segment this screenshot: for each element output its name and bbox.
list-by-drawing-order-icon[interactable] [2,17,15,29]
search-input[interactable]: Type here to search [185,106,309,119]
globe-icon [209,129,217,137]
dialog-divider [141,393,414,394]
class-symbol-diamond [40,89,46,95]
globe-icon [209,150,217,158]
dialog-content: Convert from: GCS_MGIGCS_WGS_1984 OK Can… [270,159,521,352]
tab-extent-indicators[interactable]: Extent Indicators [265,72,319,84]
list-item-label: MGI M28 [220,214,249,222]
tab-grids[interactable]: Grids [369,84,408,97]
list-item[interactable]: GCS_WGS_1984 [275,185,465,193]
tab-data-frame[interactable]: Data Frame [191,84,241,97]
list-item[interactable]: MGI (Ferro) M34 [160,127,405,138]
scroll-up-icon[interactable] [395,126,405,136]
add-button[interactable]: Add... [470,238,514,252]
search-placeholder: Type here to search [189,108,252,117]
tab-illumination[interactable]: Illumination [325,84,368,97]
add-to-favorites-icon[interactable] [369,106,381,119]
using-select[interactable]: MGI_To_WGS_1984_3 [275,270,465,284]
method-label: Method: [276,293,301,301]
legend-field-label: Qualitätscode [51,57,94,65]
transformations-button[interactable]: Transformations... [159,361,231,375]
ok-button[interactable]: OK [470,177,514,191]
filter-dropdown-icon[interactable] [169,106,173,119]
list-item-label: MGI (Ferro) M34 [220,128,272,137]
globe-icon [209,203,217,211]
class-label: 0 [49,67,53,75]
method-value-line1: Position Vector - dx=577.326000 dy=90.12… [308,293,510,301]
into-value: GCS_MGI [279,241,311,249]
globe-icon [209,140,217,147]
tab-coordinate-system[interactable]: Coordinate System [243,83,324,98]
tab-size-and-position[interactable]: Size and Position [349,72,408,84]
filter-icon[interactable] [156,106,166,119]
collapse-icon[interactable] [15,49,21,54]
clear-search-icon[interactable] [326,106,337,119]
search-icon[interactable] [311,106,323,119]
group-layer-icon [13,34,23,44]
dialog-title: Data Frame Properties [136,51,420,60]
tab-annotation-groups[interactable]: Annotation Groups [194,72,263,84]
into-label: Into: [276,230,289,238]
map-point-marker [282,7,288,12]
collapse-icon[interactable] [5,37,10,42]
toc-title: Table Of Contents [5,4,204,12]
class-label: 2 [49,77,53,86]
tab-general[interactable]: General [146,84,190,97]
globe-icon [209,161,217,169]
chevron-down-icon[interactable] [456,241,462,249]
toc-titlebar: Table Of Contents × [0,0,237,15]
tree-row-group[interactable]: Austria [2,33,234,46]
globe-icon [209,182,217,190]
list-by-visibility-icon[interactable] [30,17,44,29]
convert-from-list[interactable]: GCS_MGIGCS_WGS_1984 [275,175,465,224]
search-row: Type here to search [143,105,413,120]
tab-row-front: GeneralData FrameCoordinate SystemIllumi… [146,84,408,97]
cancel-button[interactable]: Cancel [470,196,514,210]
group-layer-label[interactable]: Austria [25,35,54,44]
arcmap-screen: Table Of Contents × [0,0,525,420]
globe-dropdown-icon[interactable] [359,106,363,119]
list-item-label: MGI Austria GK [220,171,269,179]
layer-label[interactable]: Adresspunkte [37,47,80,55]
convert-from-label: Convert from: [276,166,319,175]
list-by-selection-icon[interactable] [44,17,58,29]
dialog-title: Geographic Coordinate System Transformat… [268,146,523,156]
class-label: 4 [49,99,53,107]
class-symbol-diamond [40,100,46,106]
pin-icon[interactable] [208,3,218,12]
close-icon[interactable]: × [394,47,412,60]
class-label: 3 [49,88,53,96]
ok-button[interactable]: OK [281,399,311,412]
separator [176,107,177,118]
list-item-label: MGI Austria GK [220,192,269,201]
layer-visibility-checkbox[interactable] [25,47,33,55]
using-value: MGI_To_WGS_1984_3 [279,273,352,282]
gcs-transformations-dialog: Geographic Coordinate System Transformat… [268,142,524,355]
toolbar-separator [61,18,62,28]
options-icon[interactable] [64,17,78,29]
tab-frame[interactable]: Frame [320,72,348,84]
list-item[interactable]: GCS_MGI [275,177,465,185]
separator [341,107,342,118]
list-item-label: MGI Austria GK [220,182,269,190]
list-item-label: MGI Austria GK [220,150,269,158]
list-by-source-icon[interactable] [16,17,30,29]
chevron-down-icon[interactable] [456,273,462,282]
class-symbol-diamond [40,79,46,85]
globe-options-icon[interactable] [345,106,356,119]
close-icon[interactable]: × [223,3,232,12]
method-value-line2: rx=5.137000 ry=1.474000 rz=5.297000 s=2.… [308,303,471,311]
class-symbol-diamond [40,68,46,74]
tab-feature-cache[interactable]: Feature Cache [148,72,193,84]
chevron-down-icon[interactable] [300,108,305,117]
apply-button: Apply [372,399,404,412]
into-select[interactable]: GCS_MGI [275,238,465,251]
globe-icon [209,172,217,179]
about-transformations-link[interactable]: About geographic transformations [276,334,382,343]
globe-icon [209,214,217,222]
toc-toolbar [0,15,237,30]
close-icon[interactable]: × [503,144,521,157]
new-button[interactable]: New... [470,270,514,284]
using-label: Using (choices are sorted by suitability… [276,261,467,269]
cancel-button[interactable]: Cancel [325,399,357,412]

┄┄┄┄┄┄

Identify every line above that includes the word "from", and show those lines.

**Reply:**
dialog-content: Convert from: GCS_MGIGCS_WGS_1984 OK Can… [270,159,521,352]
convert-from-list[interactable]: GCS_MGIGCS_WGS_1984 [275,175,465,224]
convert-from-label: Convert from: [276,166,319,175]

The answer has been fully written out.